Peter J. Pitts, Director, Center for Medicine in the Public Interest
917/279-0938 – [email protected]

“If this bill passes twenty-first century pharmaceutical research and redevelopment would likely grind to a halt for lack of dollars to fund it.

“Just yesterday the Government Accountability Office reported that annual research and development spending by the pharmaceutical industry increased 147 percent, to $60 billion, between 1993 and 2004. At the same time, the number of new drug applications to the Food and Drug Administration grew by only 38 percent. About two-thirds of the new applications were for drugs that represent modifications to existing medicines, while 32 percent were for potentially innovative new drugs.

“Are you willing to trade tomorrow’s new cures and treatments for ‘world prices’ today?”

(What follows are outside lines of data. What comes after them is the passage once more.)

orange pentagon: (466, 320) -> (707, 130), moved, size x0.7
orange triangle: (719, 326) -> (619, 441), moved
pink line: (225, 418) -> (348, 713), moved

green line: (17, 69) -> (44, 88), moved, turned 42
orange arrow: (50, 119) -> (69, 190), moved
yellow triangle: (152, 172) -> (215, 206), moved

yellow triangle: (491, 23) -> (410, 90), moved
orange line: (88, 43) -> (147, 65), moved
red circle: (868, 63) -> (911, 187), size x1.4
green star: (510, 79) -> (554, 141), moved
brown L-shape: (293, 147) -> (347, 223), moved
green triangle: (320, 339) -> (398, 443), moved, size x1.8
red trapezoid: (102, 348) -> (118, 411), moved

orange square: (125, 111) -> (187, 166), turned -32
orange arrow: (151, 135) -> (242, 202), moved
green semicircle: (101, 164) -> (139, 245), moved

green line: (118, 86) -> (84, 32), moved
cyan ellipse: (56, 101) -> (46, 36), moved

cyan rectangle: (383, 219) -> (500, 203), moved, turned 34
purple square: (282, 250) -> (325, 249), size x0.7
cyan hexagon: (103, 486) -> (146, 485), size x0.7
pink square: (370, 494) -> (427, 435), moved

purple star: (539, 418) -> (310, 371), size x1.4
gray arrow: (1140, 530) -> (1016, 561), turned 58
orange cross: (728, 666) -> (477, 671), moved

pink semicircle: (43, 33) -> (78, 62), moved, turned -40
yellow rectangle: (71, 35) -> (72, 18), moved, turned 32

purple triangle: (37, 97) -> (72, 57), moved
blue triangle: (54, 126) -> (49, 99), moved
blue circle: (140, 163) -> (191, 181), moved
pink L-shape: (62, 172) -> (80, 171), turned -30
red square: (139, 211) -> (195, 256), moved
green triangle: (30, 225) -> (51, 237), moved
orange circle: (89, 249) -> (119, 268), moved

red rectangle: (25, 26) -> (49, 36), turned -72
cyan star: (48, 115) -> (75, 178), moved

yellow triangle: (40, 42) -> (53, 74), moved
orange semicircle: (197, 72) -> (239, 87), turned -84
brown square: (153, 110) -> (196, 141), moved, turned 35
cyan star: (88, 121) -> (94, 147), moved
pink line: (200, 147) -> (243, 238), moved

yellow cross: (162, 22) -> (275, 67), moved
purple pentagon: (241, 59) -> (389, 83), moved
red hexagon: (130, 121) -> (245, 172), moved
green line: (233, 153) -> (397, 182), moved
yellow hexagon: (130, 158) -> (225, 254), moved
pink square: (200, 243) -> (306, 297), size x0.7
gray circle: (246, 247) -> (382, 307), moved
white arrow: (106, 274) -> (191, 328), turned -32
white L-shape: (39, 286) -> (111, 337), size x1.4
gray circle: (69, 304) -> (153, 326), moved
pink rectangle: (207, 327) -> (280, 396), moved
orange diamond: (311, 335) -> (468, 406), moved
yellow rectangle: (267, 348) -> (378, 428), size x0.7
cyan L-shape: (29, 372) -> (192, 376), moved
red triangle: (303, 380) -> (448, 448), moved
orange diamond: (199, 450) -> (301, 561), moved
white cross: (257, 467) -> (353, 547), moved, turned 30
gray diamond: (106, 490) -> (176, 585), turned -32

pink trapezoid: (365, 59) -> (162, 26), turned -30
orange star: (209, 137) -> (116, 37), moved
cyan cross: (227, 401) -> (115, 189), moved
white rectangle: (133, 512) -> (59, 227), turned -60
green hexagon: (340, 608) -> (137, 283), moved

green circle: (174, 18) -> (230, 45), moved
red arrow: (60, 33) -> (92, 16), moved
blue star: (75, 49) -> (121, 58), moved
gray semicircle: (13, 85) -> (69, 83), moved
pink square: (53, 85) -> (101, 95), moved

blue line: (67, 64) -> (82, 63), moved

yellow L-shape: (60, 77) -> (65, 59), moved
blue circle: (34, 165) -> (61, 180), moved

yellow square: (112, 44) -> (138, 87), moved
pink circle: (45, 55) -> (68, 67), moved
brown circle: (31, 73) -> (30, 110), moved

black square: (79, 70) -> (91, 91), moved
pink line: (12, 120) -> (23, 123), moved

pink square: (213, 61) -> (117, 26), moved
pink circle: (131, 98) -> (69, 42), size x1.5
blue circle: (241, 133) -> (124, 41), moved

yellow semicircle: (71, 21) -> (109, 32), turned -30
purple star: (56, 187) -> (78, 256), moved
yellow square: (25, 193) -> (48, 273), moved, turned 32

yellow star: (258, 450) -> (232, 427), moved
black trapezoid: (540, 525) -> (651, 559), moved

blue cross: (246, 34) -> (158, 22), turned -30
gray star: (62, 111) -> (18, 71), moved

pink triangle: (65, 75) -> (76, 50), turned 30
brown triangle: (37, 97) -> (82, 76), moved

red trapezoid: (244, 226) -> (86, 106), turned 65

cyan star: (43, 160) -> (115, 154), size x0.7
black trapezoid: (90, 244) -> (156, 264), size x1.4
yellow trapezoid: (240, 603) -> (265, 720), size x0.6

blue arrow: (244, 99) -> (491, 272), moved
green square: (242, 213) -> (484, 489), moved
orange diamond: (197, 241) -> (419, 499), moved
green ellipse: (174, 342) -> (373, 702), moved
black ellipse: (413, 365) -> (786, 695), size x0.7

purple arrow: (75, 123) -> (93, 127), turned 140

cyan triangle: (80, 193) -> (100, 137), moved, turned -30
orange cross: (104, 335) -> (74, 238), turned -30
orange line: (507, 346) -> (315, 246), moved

Joseph L. Bast, President, The Heartland Institute 312/377-4000 – [email protected]

“It’s incredible to me that elected officials are willing to put politics ahead of the public’s health and safety. Foreign drugs are cheaper than drugs here in the U.S. because they are less safe and because foreign governments violate the rights of patent-owners. Why would we want to rely on such an obviously wrong approach to providing safe and affordable drugs?”

Roger Pilon, Ph.D., J.D., Director, Center for Constitutional Studies, Cato Institute
202/789-5233 – [email protected]

“As one who has argued in the past for lifting the statutory ban on importing prescription drugs so the market can set prices, I give my qualified support for this proposal. I would want to see the details, however, because the last such proposal Senators Dorgan and Snowe put forward was anything but a market-friendly bill. It would have compelled drug companies to continue selling drugs at controlled, sometimes below-cost prices abroad and then forbidden them from taking any self-help measures to prevent those drugs from coming back into this country. In short, it would have amounted to importing foreign price controls––controls Congress is understandably reluctant to impose directly. That in turn would mark the beginning of the end of the miracle drugs that companies have produced in recent years.” (For more on this issue, see

Grace Marie-Turner, President, The Galen Institute 703/299-8900 – [email protected]

“There is no such thing as a world market price. The genius of markets is allowing differential pricing so people and countries with different income levels can afford products and services.

“Imagine if we tried to set a world market price for housing, or cars, or hospital stays, or anything else. Some people would get a good deal but others in less-affluent countries would be completely shut out of the market.

“Right now, pharmaceutical companies have very low prices for their products in very poor countries––even giving their drugs away––so people can have access to them. Do Americans want to save a few dollars on drugs at the expense of millions of people in poorer countries who wouldn’t be able to afford the drugs at all? “And if the prices were set too low––as they surely would be––it would dry up the research dollars for new medicines so that the research-based pharmaceutical industry would basically be put out of business. This would mean no new treatments or cures for Parkinson’s, Alzheimer’s, and even cancer.

“Some say government would pick up the slack. Not true. Only about 3 percent of drugs brought to market have significant involvement by government researchers.”